GRASNAM AS GRALHAS

IMPERIOSIDADE MORAL
-  dissonâncias-
    
                                               "Vivemos em plena cultura da aparência:
                                                  o contrato de casamento
                                                  importa mais que o amor,
                                                  o funeral mais que o  morto,
                                                  as roupas mais do que o corpo
                                                   e a missa mais do que Deus."
                                                         Eduardo Galeano

                                      Ninguém ouvia o canto da gralha que entrava e saía da cabeceira volumosa. Longa fila serpenteava pela rua coberta de anúncios. Era segunda-feira e a semana já iniciara um circuito de apreensão e insegurança.
                                     Não fosse a presença da gralha este poderia ser o começo de uma narrativa como outra narrativa qualquer. Mas o grasnar da ave canora, de coloração azulada, desestabiliza a "estrutura" especulativa do texto - sempre um pretexto para o dizer. E não sei se as palavras já não cansaram do uso comum: dizer é um ato repetitivo  foneticamente formatado em discurso, ou o contrário, quando a consciência instala-se em "pinheiros"  protegidos ( esta é uma discussão causticamente desnecessária e  acadêmica já fundamentada diante do simples desejo de ouvir a gralha tão espontânea quanto bem intencionada -  a gralha, claro!). As palavras rolam de boca em boca e parecem tanto ou mais amarrotadas do que eu mesma moralmente encontro-me.  Cansei. E como não sei fazer de outro modo, tento aprender a transcrever o sentimento de inadequação frente à sabedoria da gralha e sua imperiosa capacidade de "plantar" sementes. Não sei plantar, mas gosto de observar as sementes explodirem em vitalidade aleatória: se o ambiente é propício, tanto faz se a erva é daninha ou doninha: comungo com o conceito antropocêntrico da biologia e considero a ideia de invasão uma inversão. Decidir quem ocupa o lugar de quem tem mais a ver com o objeto que define o foco da invasão  do que com a própria invasão, e escolho ficar do outro lado do muro, destituindo o muro. Daí eu apreciar os brotos e sua expressiva força de vir a "furo". E amar as gralhas que se disfarçam no azul do céu, e admirar a sagacidade com que compreendem a anatomia de nossa destrutividade  humana nem um pouco azul, nem verde, menos ainda amarela. Gralhas não levantam bandeiras,  pelo menos, para aqueles que desconhecem as lendas paranaenses.
                             Enfim, vivemos de especulações e dissonâncias, encrespadas dissonâncias que se alastram bem mais fundo do que as teorias prometem dar conta de descrever. À poesia falham as penas disfarçadas em cantos de cortejo e anúncio: quem chama quem? Folgo em não saber, inocento-me diante do espelho da ignorância administrada em gotas de rasa anestesia. Não quero perder a semente putrefata dos últimos pinheirais, mas não alcanço  terra fértil para deitá-la em tempo de plantio. Desculpas? Não, imperioso desconforto moral: enquanto eu jogo a semente de uma mão para a outra a exemplo de uma "batata quente", há quem se adiante sempre e transforme o joio na farinha que não amassa o pão. Mas o povo, com fome, vai engolindo o que se lhe cai ao prato. As aparências não enganam, mas criam uma cultura indecente de valores invertidos. Já disse: amo as gralhas, elas têm um propósito digno.
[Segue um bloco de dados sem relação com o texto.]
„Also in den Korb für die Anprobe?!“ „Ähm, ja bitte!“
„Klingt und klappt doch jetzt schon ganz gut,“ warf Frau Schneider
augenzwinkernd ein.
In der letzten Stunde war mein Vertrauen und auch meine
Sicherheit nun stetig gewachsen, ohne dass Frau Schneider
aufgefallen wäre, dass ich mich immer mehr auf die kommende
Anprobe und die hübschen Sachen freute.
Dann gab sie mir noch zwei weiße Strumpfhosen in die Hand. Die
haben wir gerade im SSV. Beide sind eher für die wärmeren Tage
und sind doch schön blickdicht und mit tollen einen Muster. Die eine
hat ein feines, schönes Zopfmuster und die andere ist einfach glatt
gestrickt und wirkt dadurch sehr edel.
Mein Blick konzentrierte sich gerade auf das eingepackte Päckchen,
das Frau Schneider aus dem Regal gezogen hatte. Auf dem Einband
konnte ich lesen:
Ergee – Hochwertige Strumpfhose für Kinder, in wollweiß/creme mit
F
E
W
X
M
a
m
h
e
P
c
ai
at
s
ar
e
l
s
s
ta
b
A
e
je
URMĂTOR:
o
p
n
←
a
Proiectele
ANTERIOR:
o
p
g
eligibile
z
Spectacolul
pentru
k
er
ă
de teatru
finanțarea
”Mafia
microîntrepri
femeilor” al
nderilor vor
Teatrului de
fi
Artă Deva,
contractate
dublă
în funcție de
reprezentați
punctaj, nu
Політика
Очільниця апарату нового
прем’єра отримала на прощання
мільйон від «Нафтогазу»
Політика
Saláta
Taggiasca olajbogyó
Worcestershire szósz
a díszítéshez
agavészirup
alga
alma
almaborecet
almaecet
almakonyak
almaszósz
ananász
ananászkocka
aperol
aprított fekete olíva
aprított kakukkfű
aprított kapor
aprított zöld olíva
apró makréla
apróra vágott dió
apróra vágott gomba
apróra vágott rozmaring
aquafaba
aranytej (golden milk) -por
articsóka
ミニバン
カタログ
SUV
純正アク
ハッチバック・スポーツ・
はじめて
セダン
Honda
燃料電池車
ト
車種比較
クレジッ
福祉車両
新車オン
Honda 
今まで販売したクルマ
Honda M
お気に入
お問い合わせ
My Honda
                                                   "Assovia o vento dentro de mim. Estou despido.
                                                    Dono de nada, dono de ninguém, nem mesmo
                                                    dono de minhas certezas,
                                                    sou minha cara contra o vento, a contravento,
                                                    e sou o vento que bate em minha cara."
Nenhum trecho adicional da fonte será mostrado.